Introduction: The anti-CD38 antibody daratumumab is an important part of the treatment strategy in newly diagnosed and relapsed/refractory multiple myeloma (MM) patients. Data proving the benefit of daratumumab-based over non-daratumumab based regimens in the real-world setting are still limited. The aim of this real-world data analysis was to evaluate the clinical benefit of the use of daratumumab in 2nd and 3rd line treatment in a large cohort of anti-CD38 naïve patients with relapsed MM treated in the University Hospital Leuven, Belgium.

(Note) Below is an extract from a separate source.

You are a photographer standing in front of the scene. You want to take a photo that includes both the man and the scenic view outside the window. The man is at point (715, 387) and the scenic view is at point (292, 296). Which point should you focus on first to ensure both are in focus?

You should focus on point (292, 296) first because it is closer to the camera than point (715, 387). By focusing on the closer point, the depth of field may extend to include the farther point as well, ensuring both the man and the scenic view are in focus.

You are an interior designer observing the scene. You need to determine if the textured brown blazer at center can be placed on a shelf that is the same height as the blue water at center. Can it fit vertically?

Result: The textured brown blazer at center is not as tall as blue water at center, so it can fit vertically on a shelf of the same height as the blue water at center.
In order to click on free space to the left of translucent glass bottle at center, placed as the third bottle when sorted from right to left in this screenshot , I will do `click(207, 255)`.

Methods: Data from the UZ Leuven patient database were analysed through the Augmenting THerapeutic Effectiveness through Novel Analytics (ATHENA) platform. The UZ Leuven Multiple Myeloma database was transformed to the OMOP-Common Data Model 5.3.1 as part of the ATHENA project. Patient data were collected until April 12, 2022. Different cohorts were identified based on daratumumab or non-daratumumab treatment in 2nd line treatment (DARA-2 versus non-DARA-2) and 3rd line treatment (DARA-3 versus non-DARA-3). We analysed the time to next treatment and overall survival from 2nd line treatment (TTNT2; OS2) and from 3rd line treatment (TTNT3; OS3).

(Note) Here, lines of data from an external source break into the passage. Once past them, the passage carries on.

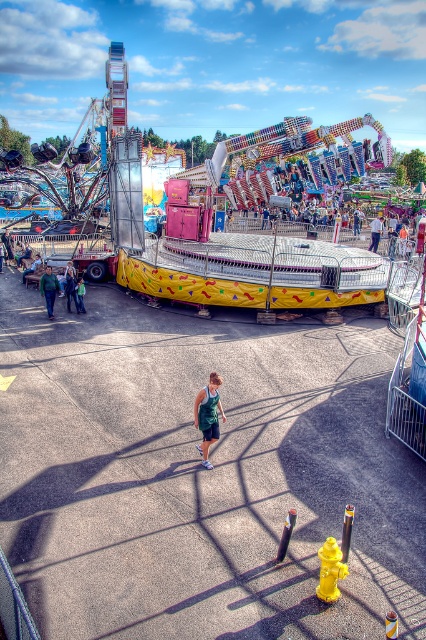 How far apart are green fabric jacket at lower left and green fabric dress at center?

green fabric jacket at lower left is 61.10 feet from green fabric dress at center.

Between green fabric jacket at lower left and green fabric dress at center, which one is positioned higher?

green fabric dress at center

Image resolution: width=426 pixels, height=640 pixels. Describe the element at coordinates (48, 289) in the screenshot. I see `green fabric jacket at lower left` at that location.

Find the location of a particular element. green fabric jacket at lower left is located at coordinates (48, 289).

The height and width of the screenshot is (640, 426). What do you see at coordinates (207, 416) in the screenshot? I see `green fabric shorts at center` at bounding box center [207, 416].

Who is positioned more to the left, green fabric shorts at center or green fabric jacket at lower left?

green fabric jacket at lower left is more to the left.

This screenshot has width=426, height=640. I want to click on green fabric shorts at center, so click(x=207, y=416).

Locate an element on the screen. green fabric shorts at center is located at coordinates (207, 416).

Describe the element at coordinates (207, 416) in the screenshot. The height and width of the screenshot is (640, 426). I see `green fabric shorts at center` at that location.

Where is `green fabric shorts at center`? This screenshot has height=640, width=426. green fabric shorts at center is located at coordinates (207, 416).

The width and height of the screenshot is (426, 640). I want to click on green fabric shorts at center, so click(x=207, y=416).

Results: A total of 217 patients were included in this retrospective analysis. The cohorts contained respectively 107 patients in DARA-2, 39 patients in non-DARA-2, 39 patients in DARA-3 and 74 patients in non-DARA-3. In the DARA-2 cohort, 73 patients were treated with daratumumab-lenalidomide-dexamethasone (DRd) and 34 patients with daratumumab-bortezomib-dexamethasone (DVd). The median TTNT2 was 11,0 months in the DVd group versus not been reached (NR) in the DRd group (HR: 3,75; 95% CI: 2,1-6,68; p < 0,001). In the DVd group, median OS2 was 21, 8 months versus not been reached in the DRd group (HR: 2,99; 95%CI: 1,38-6,48; p=0,005). The median TTNT2 was significantly longer in the DRd group compared to the non-DARA-2 cohort (NR vs 20,5 months; HR: 0,44; 95% CI: 0,25-0,76; p=0,003). In the DARA-3 cohort, 29 patients were treated with DRd and 10 patients with DVd. The median TTNT3 was longer for the DRd group compared to the DVd group (20,7 vs 5,4 months; HR: 4,41; 95% CI 1,94-9,98; p< 0,001). The longest OS3 was also observed in the DRd group (41,9 months), compared to the DVd group (18,9 months) (HR: 2,82; 95% CI: 1,08-7,32; p=0,03). The median TTNT3 was significantly longer in the DRd group compared to the non-DARA-3 cohort (20,7 vs 5,8 months; HR: 0,49; 95% CI: 0,29-0,82; p=0,006).

Conclusions: This single centre real-world data analysis shows the clinical benefit of dara-based over non-dara based regimens in first and second relapse. In addition, compared with DVd, DRd is associated with significantly longer TTNT and survival.